After graduating from Carnegie Mellon, Fitzgerald was unable to find a job in engineering in the region and so moved to Rockford, Illinois to take a job with NALCO Chemical Company as a water treatment chemical sales associate. In the fall of 1982, Fitzgerald returned to Pittsburgh and started a small business which provided water treatment equipment and services for industry in the western Pennsylvania region.[1]

Political career[edit]

In 1998, Fitzgerald worked on the campaign to change the form of government in Allegheny County – an initiative that passed creating a Home Rule government with an elected County Executive and 15-member Council. In 1999, Fitzgerald ran for one of the district council seats on the newly-formed County Council and was elected to represent District 11, a district that included suburban municipalities and city neighborhoods. He held the seat for twelve years and was elected as Council President four times (eight consecutive years) before leaving to run for the office of County Executive.

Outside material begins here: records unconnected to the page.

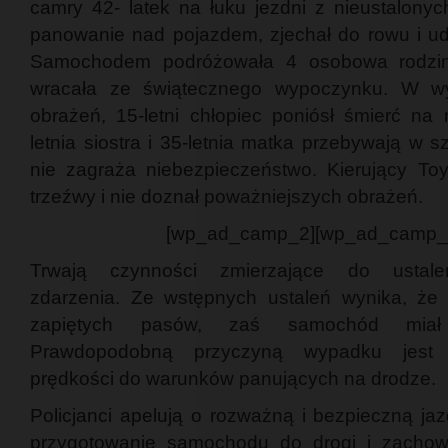
camry 42- latek na łuku jezdni z nieustalonych
panowanie nad pojazdem, zjechał do rowu i ud
Samochodem podróżowała 4 osobowa rodzina
wracała ze świątecznego wypoczynku. W w
obrażeń, 15-letni chłopiec poniósł śmierć na 
letnia siostra i 35-letnia matka przebywają w sz
nie zagraża niebezpieczeństwo. Kierujący Toy
trzeźwy i nie doznał poważniejszych obrażeń.
[wp_ad_camp_2][wp_ad_camp_
Trwają czynności zmierzające do ustalen
zdarzenia. Ze wstępnych ustaleń wynika, że 1
zapiętych pasów, zaś samochód miał 
Prawdopodobną przyczyną wypadku jest n
prędkości do warunków panujących na drodze.
Policjanci apelują o rozważną i bezpieczną ja
przygotowanie samochodu do drogi i zachow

Allegheny County Council[edit]

Fitzgerald became the first County Council member for District 11 in January 2000 and held the seat through 2011. From 2004-2011 (eight consecutive terms), he served as the President of Council, elected to the position by his colleagues. During his time on County Council, further row office reform was passed which resulted in the electorate eliminating and consolidating a number of offices and saving taxpayer dollars. Additional legislative initiatives included a Homestead Exemption for property owners and the creation of a Human Relations Commission.

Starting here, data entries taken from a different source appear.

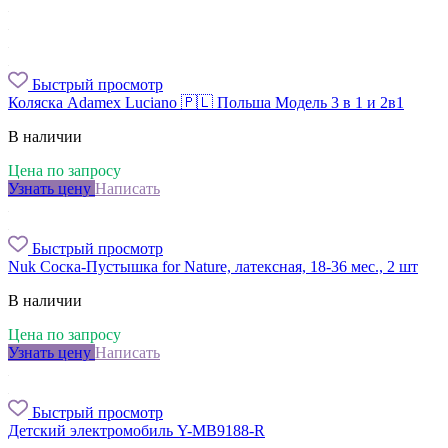
Быстрый просмотр
Коляска Adamex Luciano 🇵🇱 Польша Модель 3 в 1 и 2в1
В наличии
Цена по запросу
Узнать цену
Написать
Быстрый просмотр
Nuk Соска-Пустышка for Nature, латексная, 18-36 мес., 2 шт
В наличии
Цена по запросу
Узнать цену
Написать
Быстрый просмотр
Детский электромобиль Y-MB9188-R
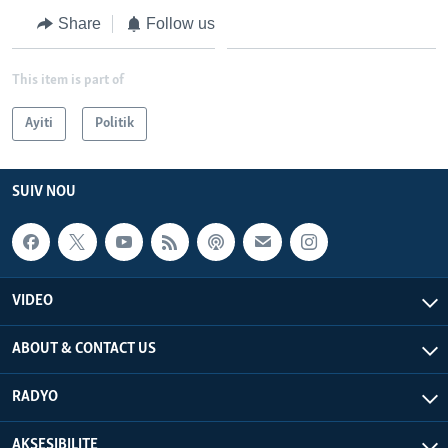
Share
Follow us
This item is part of
Ayiti
Politik
SUIV NOU
VIDEO
ABOUT & CONTACT US
RADYO
AKSESIBILITE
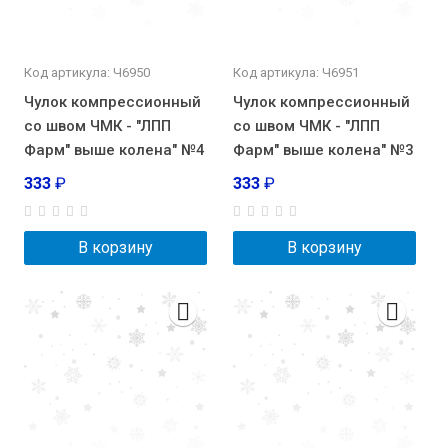
Код артикула: Ч6950
Код артикула: Ч6951
Чулок компрессионный
Чулок компрессионный
со швом ЧМК - "ЛПП
со швом ЧМК - "ЛПП
Фарм" выше колена" №4
Фарм" выше колена" №3
333
₽
333
₽
В корзину
В корзину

In 2011, Fitzgerald resigned from County Council to run for the office of County Executive (a provision of the Home Rule Charter provides that a person may not run for County Executive while serving as a member of County Council).

Allegheny County Executive[edit]

In the May 2011 Democratic Primary, Fitzgerald faced Mark Patrick Flaherty for the nomination. He received 66,387 votes, or 55.24% of the vote, while Flaherty received 52,802, or 43.94% of the vote.[2]

In the general election, Fitzgerald faced Republican D. Raja and received 142,109 votes, or 61.67% of the vote. Raja received 86,595 or 52.97% of the vote.[3] Fitzgerald was sworn into office as County Executive on January 3, 2012.

Fitzgerald ran for, and won, re-election in November 2015. He was unopposed.


Public Transit[edit]

In January 2012, the Port Authority of Allegheny County announced its intent to cut 30% of routes due to funding shortfalls. Such a reduction could kill transit in the region, so Fitzgerald began working with the Port Authority management and Amalgamated Transit Union to reduce costs while also calling upon legislative leaders and Governor Tom Corbett to work cooperatively to ensure funding could be put in place to keep the Port Authority going. In August 2012, Fitzgerald stood with representatives of the Port Authority, the legislature and Governor Corbett to announce that there would be no cuts.[4]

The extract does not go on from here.